[Opening Records shown section]
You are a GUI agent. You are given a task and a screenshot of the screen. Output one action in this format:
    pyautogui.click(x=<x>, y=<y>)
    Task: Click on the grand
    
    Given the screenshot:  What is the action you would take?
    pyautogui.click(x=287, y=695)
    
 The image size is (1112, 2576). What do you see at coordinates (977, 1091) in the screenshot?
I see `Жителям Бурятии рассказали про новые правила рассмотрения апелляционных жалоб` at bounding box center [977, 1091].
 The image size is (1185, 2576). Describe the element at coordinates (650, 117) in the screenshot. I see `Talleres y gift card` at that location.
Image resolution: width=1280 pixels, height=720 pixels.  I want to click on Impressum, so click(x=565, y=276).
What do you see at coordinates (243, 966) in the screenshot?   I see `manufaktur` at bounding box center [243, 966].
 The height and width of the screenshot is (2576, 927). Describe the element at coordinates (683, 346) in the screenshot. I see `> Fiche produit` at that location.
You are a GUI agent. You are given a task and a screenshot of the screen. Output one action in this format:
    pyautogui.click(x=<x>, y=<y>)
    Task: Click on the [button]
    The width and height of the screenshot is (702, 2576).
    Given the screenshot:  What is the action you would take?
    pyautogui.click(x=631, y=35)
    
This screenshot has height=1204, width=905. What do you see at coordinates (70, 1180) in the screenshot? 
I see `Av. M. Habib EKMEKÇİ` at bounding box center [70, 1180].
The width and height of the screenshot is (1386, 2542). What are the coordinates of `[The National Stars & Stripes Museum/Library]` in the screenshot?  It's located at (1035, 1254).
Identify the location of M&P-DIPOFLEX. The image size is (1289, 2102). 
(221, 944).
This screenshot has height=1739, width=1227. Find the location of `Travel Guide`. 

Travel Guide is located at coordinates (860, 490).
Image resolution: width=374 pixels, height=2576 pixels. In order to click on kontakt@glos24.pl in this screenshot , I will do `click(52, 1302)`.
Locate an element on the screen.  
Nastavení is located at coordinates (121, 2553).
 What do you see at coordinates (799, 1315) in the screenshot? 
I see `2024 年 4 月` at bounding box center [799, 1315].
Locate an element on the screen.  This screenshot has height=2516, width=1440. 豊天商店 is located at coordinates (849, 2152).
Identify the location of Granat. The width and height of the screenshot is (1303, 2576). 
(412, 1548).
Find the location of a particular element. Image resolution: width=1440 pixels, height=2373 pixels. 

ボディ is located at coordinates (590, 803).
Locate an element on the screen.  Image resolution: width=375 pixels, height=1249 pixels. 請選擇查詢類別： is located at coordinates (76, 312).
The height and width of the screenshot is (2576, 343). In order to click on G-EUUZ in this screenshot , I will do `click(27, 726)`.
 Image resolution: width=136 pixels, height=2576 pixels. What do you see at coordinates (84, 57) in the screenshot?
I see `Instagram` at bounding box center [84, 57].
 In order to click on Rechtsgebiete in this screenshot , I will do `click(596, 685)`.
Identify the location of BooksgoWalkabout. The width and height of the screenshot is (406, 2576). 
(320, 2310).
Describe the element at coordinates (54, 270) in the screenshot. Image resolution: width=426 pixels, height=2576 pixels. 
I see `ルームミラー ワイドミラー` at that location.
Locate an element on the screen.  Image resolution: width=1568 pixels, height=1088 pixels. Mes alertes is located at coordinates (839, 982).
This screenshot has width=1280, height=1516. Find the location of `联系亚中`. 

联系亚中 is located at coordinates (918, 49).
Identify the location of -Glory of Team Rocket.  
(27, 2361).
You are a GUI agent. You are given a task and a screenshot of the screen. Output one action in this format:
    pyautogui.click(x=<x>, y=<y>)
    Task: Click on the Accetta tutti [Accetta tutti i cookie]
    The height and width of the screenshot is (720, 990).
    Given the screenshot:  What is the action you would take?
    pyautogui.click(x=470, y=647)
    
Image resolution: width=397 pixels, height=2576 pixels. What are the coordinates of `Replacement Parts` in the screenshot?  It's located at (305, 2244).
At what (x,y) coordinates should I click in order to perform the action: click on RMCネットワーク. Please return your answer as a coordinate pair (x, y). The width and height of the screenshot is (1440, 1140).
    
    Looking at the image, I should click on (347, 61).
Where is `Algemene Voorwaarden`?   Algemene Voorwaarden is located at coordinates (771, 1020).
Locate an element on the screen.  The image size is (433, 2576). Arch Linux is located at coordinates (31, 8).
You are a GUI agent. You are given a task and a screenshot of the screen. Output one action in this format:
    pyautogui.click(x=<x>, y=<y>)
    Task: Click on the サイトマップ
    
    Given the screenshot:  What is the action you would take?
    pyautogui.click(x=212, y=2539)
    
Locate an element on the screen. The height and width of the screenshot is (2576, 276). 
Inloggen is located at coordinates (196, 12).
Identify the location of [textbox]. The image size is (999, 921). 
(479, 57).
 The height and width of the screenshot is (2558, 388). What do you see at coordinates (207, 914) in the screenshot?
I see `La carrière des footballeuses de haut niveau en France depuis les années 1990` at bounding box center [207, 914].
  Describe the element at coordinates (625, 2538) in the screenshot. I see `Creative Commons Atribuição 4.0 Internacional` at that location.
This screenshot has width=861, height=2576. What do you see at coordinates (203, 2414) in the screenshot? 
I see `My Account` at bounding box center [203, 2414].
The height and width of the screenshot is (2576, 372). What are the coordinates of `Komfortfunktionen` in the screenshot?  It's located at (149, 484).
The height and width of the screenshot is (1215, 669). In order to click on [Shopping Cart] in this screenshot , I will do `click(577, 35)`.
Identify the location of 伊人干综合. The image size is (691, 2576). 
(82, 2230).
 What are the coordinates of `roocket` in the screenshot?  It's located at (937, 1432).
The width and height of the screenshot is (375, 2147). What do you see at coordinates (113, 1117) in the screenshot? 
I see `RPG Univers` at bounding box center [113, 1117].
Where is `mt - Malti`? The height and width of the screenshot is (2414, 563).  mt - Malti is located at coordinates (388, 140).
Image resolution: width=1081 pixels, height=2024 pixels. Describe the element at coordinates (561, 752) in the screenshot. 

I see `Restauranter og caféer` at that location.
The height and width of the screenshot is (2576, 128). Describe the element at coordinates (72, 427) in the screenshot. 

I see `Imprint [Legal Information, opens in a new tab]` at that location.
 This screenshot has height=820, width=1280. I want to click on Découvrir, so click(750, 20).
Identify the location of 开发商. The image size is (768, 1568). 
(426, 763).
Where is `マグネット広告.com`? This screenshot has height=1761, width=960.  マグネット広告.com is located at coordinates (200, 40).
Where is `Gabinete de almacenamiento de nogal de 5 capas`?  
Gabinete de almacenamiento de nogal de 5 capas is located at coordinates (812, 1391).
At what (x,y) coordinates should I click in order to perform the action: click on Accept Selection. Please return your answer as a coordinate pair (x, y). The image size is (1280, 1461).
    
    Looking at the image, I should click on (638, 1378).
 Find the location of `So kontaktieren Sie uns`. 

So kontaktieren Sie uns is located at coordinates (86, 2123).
[Closing Records shown section]
# What to do
What you give back should match the entries above exactly.

# Problem solution
You are a GUI agent. You are given a task and a screenshot of the screen. Output one action in this format:
    pyautogui.click(x=<x>, y=<y>)
    Task: Click on the grand
    
    Given the screenshot:  What is the action you would take?
    pyautogui.click(x=287, y=695)
    
 The image size is (1112, 2576). What do you see at coordinates (977, 1091) in the screenshot?
I see `Жителям Бурятии рассказали про новые правила рассмотрения апелляционных жалоб` at bounding box center [977, 1091].
 The image size is (1185, 2576). Describe the element at coordinates (650, 117) in the screenshot. I see `Talleres y gift card` at that location.
Image resolution: width=1280 pixels, height=720 pixels.  I want to click on Impressum, so click(x=565, y=276).
What do you see at coordinates (243, 966) in the screenshot?   I see `manufaktur` at bounding box center [243, 966].
 The height and width of the screenshot is (2576, 927). Describe the element at coordinates (683, 346) in the screenshot. I see `> Fiche produit` at that location.
You are a GUI agent. You are given a task and a screenshot of the screen. Output one action in this format:
    pyautogui.click(x=<x>, y=<y>)
    Task: Click on the [button]
    The width and height of the screenshot is (702, 2576).
    Given the screenshot:  What is the action you would take?
    pyautogui.click(x=631, y=35)
    
This screenshot has height=1204, width=905. What do you see at coordinates (70, 1180) in the screenshot? 
I see `Av. M. Habib EKMEKÇİ` at bounding box center [70, 1180].
The width and height of the screenshot is (1386, 2542). What are the coordinates of `[The National Stars & Stripes Museum/Library]` in the screenshot?  It's located at (1035, 1254).
Identify the location of M&P-DIPOFLEX. The image size is (1289, 2102). 
(221, 944).
This screenshot has height=1739, width=1227. Find the location of `Travel Guide`. 

Travel Guide is located at coordinates (860, 490).
Image resolution: width=374 pixels, height=2576 pixels. In order to click on kontakt@glos24.pl in this screenshot , I will do `click(52, 1302)`.
Locate an element on the screen.  
Nastavení is located at coordinates (121, 2553).
 What do you see at coordinates (799, 1315) in the screenshot? 
I see `2024 年 4 月` at bounding box center [799, 1315].
Locate an element on the screen.  This screenshot has height=2516, width=1440. 豊天商店 is located at coordinates (849, 2152).
Identify the location of Granat. The width and height of the screenshot is (1303, 2576). 
(412, 1548).
Find the location of a particular element. Image resolution: width=1440 pixels, height=2373 pixels. 

ボディ is located at coordinates (590, 803).
Locate an element on the screen.  Image resolution: width=375 pixels, height=1249 pixels. 請選擇查詢類別： is located at coordinates (76, 312).
The height and width of the screenshot is (2576, 343). In order to click on G-EUUZ in this screenshot , I will do `click(27, 726)`.
 Image resolution: width=136 pixels, height=2576 pixels. What do you see at coordinates (84, 57) in the screenshot?
I see `Instagram` at bounding box center [84, 57].
 In order to click on Rechtsgebiete in this screenshot , I will do `click(596, 685)`.
Identify the location of BooksgoWalkabout. The width and height of the screenshot is (406, 2576). 
(320, 2310).
Describe the element at coordinates (54, 270) in the screenshot. Image resolution: width=426 pixels, height=2576 pixels. 
I see `ルームミラー ワイドミラー` at that location.
Locate an element on the screen.  Image resolution: width=1568 pixels, height=1088 pixels. Mes alertes is located at coordinates (839, 982).
This screenshot has width=1280, height=1516. Find the location of `联系亚中`. 

联系亚中 is located at coordinates (918, 49).
Identify the location of -Glory of Team Rocket.  
(27, 2361).
You are a GUI agent. You are given a task and a screenshot of the screen. Output one action in this format:
    pyautogui.click(x=<x>, y=<y>)
    Task: Click on the Accetta tutti [Accetta tutti i cookie]
    The height and width of the screenshot is (720, 990).
    Given the screenshot:  What is the action you would take?
    pyautogui.click(x=470, y=647)
    
Image resolution: width=397 pixels, height=2576 pixels. What are the coordinates of `Replacement Parts` in the screenshot?  It's located at (305, 2244).
At what (x,y) coordinates should I click in order to perform the action: click on RMCネットワーク. Please return your answer as a coordinate pair (x, y). The width and height of the screenshot is (1440, 1140).
    
    Looking at the image, I should click on (347, 61).
Where is `Algemene Voorwaarden`?   Algemene Voorwaarden is located at coordinates (771, 1020).
Locate an element on the screen.  The image size is (433, 2576). Arch Linux is located at coordinates (31, 8).
You are a GUI agent. You are given a task and a screenshot of the screen. Output one action in this format:
    pyautogui.click(x=<x>, y=<y>)
    Task: Click on the サイトマップ
    
    Given the screenshot:  What is the action you would take?
    pyautogui.click(x=212, y=2539)
    
Locate an element on the screen. The height and width of the screenshot is (2576, 276). 
Inloggen is located at coordinates (196, 12).
Identify the location of [textbox]. The image size is (999, 921). 
(479, 57).
 The height and width of the screenshot is (2558, 388). What do you see at coordinates (207, 914) in the screenshot?
I see `La carrière des footballeuses de haut niveau en France depuis les années 1990` at bounding box center [207, 914].
  Describe the element at coordinates (625, 2538) in the screenshot. I see `Creative Commons Atribuição 4.0 Internacional` at that location.
This screenshot has width=861, height=2576. What do you see at coordinates (203, 2414) in the screenshot? 
I see `My Account` at bounding box center [203, 2414].
The height and width of the screenshot is (2576, 372). What are the coordinates of `Komfortfunktionen` in the screenshot?  It's located at (149, 484).
The height and width of the screenshot is (1215, 669). In order to click on [Shopping Cart] in this screenshot , I will do `click(577, 35)`.
Identify the location of 伊人干综合. The image size is (691, 2576). 
(82, 2230).
 What are the coordinates of `roocket` in the screenshot?  It's located at (937, 1432).
The width and height of the screenshot is (375, 2147). What do you see at coordinates (113, 1117) in the screenshot? 
I see `RPG Univers` at bounding box center [113, 1117].
Where is `mt - Malti`? The height and width of the screenshot is (2414, 563).  mt - Malti is located at coordinates (388, 140).
Image resolution: width=1081 pixels, height=2024 pixels. Describe the element at coordinates (561, 752) in the screenshot. 

I see `Restauranter og caféer` at that location.
The height and width of the screenshot is (2576, 128). Describe the element at coordinates (72, 427) in the screenshot. 

I see `Imprint [Legal Information, opens in a new tab]` at that location.
 This screenshot has height=820, width=1280. I want to click on Découvrir, so click(750, 20).
Identify the location of 开发商. The image size is (768, 1568). 
(426, 763).
Where is `マグネット広告.com`? This screenshot has height=1761, width=960.  マグネット広告.com is located at coordinates (200, 40).
Where is `Gabinete de almacenamiento de nogal de 5 capas`?  
Gabinete de almacenamiento de nogal de 5 capas is located at coordinates (812, 1391).
At what (x,y) coordinates should I click in order to perform the action: click on Accept Selection. Please return your answer as a coordinate pair (x, y). The image size is (1280, 1461).
    
    Looking at the image, I should click on (638, 1378).
 Find the location of `So kontaktieren Sie uns`. 

So kontaktieren Sie uns is located at coordinates (86, 2123).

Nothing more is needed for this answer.